If we take the average location, the machine wins this round!

We played two more follow up rounds and the final results were 2-1 to the machine. The machine got quite close with a street in Singapore but failed to get anywhere near a snowy street in Canada (Madeline got the town in seconds).

I learned after writing this post that there's some fantastic prior art on machine vs. human on the battleground of GeoGuessr. In PlaNet - Photo Geolocation with Convolutional Neural Networks, Tobias Weyand, Ilya Kostrikov, and James Philbin also tried to determine the location of a photo from just its pixels.

To find out how PlaNet compares with human intuition, we let it compete against 10 well-traveled human subjects in a game of Geoguessr (www.geoguessr.com).

[H]umans and PlaNet played a total of 50 different rounds. PlaNet won 28 of the 50 rounds with a median localization error of 1131.7 km, while the median human localization error was 2320.75 km.

Web demo

The authors of Geolocation Estimation of Photos using a Hierarchical Model and Scene Classification built a pretty neat web-tool. Here I've run it against one of the Selenium screenshots.

A graphical demonstration where you can compete against the deep learning approach presented in the publication can be found on: https://tibhannover.github.io/GeoEstimation/. We also created an extended web-tool that additionally supports uploading and analyzing your own images: https://labs.tib.eu/geoestimation

A machine annotated image of the street in Pennsylvania.

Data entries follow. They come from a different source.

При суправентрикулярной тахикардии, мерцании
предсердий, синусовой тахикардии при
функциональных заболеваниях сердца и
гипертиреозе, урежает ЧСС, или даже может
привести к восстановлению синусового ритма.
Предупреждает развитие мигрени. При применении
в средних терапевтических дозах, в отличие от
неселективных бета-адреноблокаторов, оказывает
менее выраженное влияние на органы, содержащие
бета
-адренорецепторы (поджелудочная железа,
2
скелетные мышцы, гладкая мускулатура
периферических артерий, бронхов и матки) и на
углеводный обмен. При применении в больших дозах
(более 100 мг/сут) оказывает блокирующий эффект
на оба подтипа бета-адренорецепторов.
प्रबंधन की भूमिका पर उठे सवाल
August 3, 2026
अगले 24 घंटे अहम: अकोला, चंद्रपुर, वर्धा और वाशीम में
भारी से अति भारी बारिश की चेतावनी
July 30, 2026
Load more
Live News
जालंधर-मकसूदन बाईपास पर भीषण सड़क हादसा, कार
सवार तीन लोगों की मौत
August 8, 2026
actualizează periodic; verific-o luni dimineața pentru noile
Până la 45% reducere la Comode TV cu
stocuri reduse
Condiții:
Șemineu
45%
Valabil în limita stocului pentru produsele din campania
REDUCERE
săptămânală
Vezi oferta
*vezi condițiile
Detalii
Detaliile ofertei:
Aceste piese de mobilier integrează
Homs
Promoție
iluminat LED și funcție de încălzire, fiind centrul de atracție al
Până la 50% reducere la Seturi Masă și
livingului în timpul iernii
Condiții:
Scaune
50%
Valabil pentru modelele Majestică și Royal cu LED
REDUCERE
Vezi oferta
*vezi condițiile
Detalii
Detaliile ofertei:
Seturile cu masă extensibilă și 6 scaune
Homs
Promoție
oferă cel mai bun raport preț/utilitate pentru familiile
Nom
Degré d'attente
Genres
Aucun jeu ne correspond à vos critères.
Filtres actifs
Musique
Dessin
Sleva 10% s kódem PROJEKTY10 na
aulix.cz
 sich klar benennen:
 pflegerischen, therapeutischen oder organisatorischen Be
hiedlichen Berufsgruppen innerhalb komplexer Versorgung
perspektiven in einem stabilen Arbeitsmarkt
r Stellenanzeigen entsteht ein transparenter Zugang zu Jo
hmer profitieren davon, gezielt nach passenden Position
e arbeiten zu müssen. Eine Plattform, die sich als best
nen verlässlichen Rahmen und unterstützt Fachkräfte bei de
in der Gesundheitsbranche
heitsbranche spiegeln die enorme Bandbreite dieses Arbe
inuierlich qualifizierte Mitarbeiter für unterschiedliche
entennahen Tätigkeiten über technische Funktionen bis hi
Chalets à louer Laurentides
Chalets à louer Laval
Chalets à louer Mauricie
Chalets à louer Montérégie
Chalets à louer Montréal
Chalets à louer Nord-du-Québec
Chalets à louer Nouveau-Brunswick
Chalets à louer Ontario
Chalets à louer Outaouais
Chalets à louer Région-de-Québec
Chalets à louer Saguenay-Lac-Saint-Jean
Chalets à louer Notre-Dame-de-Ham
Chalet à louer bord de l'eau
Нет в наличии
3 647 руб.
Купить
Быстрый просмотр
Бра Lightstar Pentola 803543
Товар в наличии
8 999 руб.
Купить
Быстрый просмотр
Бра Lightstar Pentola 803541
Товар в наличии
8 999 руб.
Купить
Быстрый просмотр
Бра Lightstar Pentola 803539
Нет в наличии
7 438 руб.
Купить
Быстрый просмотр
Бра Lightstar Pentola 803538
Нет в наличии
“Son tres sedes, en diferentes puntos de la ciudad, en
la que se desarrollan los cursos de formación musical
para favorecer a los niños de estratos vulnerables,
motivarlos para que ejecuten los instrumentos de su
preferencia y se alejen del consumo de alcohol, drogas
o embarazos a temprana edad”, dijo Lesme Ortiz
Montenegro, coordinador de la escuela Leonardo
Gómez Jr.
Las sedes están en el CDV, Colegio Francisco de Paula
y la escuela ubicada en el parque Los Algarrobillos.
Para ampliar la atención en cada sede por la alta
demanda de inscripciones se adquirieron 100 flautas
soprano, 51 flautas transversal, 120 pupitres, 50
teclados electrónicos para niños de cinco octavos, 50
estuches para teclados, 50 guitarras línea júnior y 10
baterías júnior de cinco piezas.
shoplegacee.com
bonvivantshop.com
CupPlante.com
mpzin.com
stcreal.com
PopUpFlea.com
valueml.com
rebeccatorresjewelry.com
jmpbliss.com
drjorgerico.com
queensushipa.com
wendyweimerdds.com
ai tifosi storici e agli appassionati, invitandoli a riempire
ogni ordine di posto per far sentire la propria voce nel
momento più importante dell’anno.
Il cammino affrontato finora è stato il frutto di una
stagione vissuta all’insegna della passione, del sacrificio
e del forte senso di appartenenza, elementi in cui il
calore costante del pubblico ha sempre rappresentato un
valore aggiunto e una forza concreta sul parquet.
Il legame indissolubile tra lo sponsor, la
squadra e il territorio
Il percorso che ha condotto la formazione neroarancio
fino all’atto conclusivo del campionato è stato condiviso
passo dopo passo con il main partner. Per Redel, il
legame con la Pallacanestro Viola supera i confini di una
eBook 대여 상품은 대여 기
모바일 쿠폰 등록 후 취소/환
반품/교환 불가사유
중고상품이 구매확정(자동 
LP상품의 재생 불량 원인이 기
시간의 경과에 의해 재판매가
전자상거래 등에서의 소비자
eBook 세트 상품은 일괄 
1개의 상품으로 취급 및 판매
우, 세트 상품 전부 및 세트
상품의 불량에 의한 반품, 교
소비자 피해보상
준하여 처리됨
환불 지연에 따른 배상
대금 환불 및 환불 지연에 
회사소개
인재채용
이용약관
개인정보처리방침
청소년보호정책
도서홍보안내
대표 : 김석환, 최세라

The learnability of GeoGuessr

There are many reasons why trying to beat GeoGuessr (by which we mean out performing a human very often) with machine learning might be easier than locating any human-taken photo.

Compared to general geolocation estimation, in GeoGuessr we are (almost always) trying to find out which road we are on. This means more effort can be made into recognizing things which are always there – like road markings or car makes and models (both often betray a country). Effort could be made to travel down roads looking for road signs which provide the country's language or the signage text could be used to search a look-up table.

There are other markers, that some in the GeoGuessr community consider cheating, that a learning framework may pick up.

Looking downwards in street view will reveal part of the vehicle that captured the current photosphere. For example, in Kenya the front of the street view car has a black snorkel. Much of Vietnam was recorded on a motorbike and you can often see the rider's helmet. Countries are often covered by the same car with a unique color or antenna.

The snorkel car and the Vietnam rider's helmet.

In other places, there are rifts in the sky where the photosphere stitching looks torn (largely in Senegal, Montenegro and Albania). Across Africa, there are sometimes escort cars that follow the street view car. There are different camera generations – with different resolutions, types of halo, colouring, and blurring at the bottom of the sphere. In the bottom corner of the photosphere there is the credit message – it usually has "Google" and a year but will occasionally have a photographer's name.

By exploiting these, I wouldn't be surprised if a machine could take down even the best GeoGuessrers in a timed competition. In fact, I'll go as far to say we are one research grant away from being categorically worse at GeoGuessr than machines.